The book starts with the death of a little boy, Isaiah, who lives in the same building as Smilla Jaspersen in Copenhagen with his alcoholic mother.  He had plunged from the roof of the building, leaving behind only footprints. Smilla, knowing that Isaiah had a fear of heights, and examining the footprints, realized that there's no way that Isaiah would be on the roof she begins to try to sort out the mystery of what happened. Her investigations take her into the dark and dangerous world of corporate secrets and conspiracies, but even with her freedom and life at stake, she has to get to the bottom of it all. But that's not all there is to this book. It's also an examination and critique of life in Greenland both before and after Denmark granted the Greenlanders home rule in 1979 as well as an attempt to understand environmental changes affecting Greenland.

While the mystery starts out strong (I enjoy a good conspiracy-type thriller to a point), what really carries this book is Smilla's character -- she's like an early Lisbeth Salander (from The Girl With the Dragon Tattoo) who doesn't let anyone get in her way. Smilla is a misfit and has an affinity for other misfits, and like the later Lisbeth, has her own sense of morality and justice.  The thriller part of this book will keep you reading, but at some point it becomes kind of science-fiction-ish which for me was a bit of a problem. However, it's very readable and you won't want to give it up until it's over.

I'd recommend it mostly to fans of Scandinavian crime fiction.

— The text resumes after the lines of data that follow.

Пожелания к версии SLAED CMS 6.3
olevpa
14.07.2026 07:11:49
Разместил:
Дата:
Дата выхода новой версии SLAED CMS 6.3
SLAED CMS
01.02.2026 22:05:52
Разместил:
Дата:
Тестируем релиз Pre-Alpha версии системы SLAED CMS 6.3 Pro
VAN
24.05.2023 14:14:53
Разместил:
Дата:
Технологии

It's not your average thriller/suspense type of novel, and people who could care less about Greenland politics, culture and science may find it a little tough going. Otherwise, it's a good way to spend a few hours.


  1. I liked it so much, I read it at two different times as you did, and saw the movie. It got me interested in Scandinavian crime fiction.

  2. I think that's what got me going too. After that one I started reading Kersten Eckman, then the rest was history.

    I liked Smilla. The movie was definitely NOT as good as the book, but then again, that's the case in most page-to-screen translations.